Go to the line that contains "Segment 'left kidney'." and extract it along with every line after it, exactly, through the end of the data below.

::::

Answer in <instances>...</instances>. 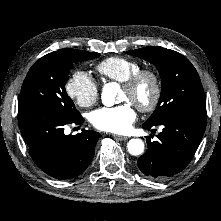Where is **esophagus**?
Segmentation results:
<instances>
[{
    "label": "esophagus",
    "mask_w": 221,
    "mask_h": 221,
    "mask_svg": "<svg viewBox=\"0 0 221 221\" xmlns=\"http://www.w3.org/2000/svg\"><path fill=\"white\" fill-rule=\"evenodd\" d=\"M115 139L120 140V141H126L128 137L126 136H120V135H114Z\"/></svg>",
    "instance_id": "1"
}]
</instances>
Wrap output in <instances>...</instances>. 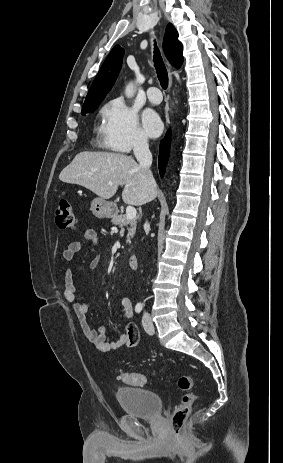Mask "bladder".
Here are the masks:
<instances>
[{"mask_svg":"<svg viewBox=\"0 0 283 463\" xmlns=\"http://www.w3.org/2000/svg\"><path fill=\"white\" fill-rule=\"evenodd\" d=\"M123 412L139 418L154 419L161 414L162 400L155 392L139 387H123L115 392Z\"/></svg>","mask_w":283,"mask_h":463,"instance_id":"bladder-1","label":"bladder"}]
</instances>
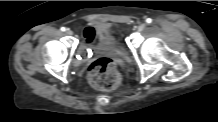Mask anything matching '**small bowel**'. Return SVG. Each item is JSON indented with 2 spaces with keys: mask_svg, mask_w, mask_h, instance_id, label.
<instances>
[{
  "mask_svg": "<svg viewBox=\"0 0 218 122\" xmlns=\"http://www.w3.org/2000/svg\"><path fill=\"white\" fill-rule=\"evenodd\" d=\"M96 31H97V27H93V26L86 27L84 29V42L85 43L94 42L96 38Z\"/></svg>",
  "mask_w": 218,
  "mask_h": 122,
  "instance_id": "1",
  "label": "small bowel"
}]
</instances>
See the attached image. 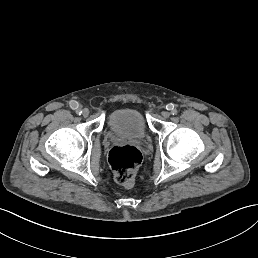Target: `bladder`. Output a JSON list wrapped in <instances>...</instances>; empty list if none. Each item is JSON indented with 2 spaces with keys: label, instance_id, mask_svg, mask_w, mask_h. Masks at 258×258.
Here are the masks:
<instances>
[{
  "label": "bladder",
  "instance_id": "1",
  "mask_svg": "<svg viewBox=\"0 0 258 258\" xmlns=\"http://www.w3.org/2000/svg\"><path fill=\"white\" fill-rule=\"evenodd\" d=\"M108 125L110 130L123 137L141 139L147 134V123L136 109H121L112 113Z\"/></svg>",
  "mask_w": 258,
  "mask_h": 258
}]
</instances>
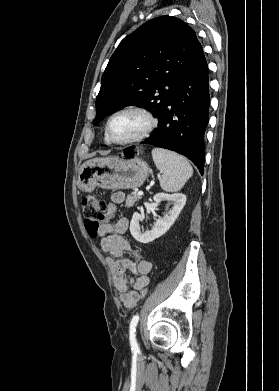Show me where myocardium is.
Masks as SVG:
<instances>
[{
    "label": "myocardium",
    "mask_w": 279,
    "mask_h": 391,
    "mask_svg": "<svg viewBox=\"0 0 279 391\" xmlns=\"http://www.w3.org/2000/svg\"><path fill=\"white\" fill-rule=\"evenodd\" d=\"M124 112H135V113L142 115L146 121V124H145V127L139 133L132 136L131 138L123 140V141H117V140H114L110 136V124H111V121L113 120L114 117H116L117 115L124 113ZM156 126H157V120L150 110H148L147 108L140 106V105H135V104L125 105V106L120 107L117 110H115L108 117L106 125H105V138L110 144L128 145V144L140 142V141L146 139L154 131Z\"/></svg>",
    "instance_id": "obj_1"
}]
</instances>
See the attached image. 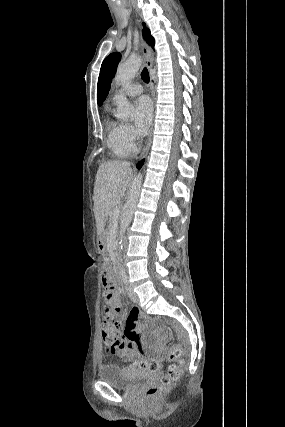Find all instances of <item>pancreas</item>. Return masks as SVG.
I'll use <instances>...</instances> for the list:
<instances>
[{"label":"pancreas","mask_w":285,"mask_h":427,"mask_svg":"<svg viewBox=\"0 0 285 427\" xmlns=\"http://www.w3.org/2000/svg\"><path fill=\"white\" fill-rule=\"evenodd\" d=\"M115 229H116L115 220L113 218V214L111 213V215H110V226L108 229L110 236L113 235V232L115 231Z\"/></svg>","instance_id":"cf45deb5"}]
</instances>
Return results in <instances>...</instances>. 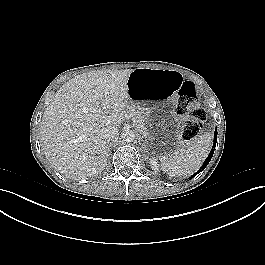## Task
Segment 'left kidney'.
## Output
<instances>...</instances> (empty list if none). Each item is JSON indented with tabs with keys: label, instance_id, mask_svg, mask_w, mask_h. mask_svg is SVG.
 <instances>
[{
	"label": "left kidney",
	"instance_id": "1",
	"mask_svg": "<svg viewBox=\"0 0 265 265\" xmlns=\"http://www.w3.org/2000/svg\"><path fill=\"white\" fill-rule=\"evenodd\" d=\"M150 165H151V168L154 171H158L159 170V165H158V162H157L156 159H154V158L150 159Z\"/></svg>",
	"mask_w": 265,
	"mask_h": 265
}]
</instances>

::::

### RESULT OF THIS TASK
Segment 'left kidney'.
## Output
<instances>...</instances> (empty list if none). Each item is JSON indented with tabs with keys: label, instance_id, mask_svg, mask_w, mask_h. mask_svg is SVG.
 <instances>
[{
	"label": "left kidney",
	"instance_id": "1",
	"mask_svg": "<svg viewBox=\"0 0 265 265\" xmlns=\"http://www.w3.org/2000/svg\"><path fill=\"white\" fill-rule=\"evenodd\" d=\"M150 165H151V168L154 171H158L159 170V165H158V162H157L156 159H154V158L150 159Z\"/></svg>",
	"mask_w": 265,
	"mask_h": 265
}]
</instances>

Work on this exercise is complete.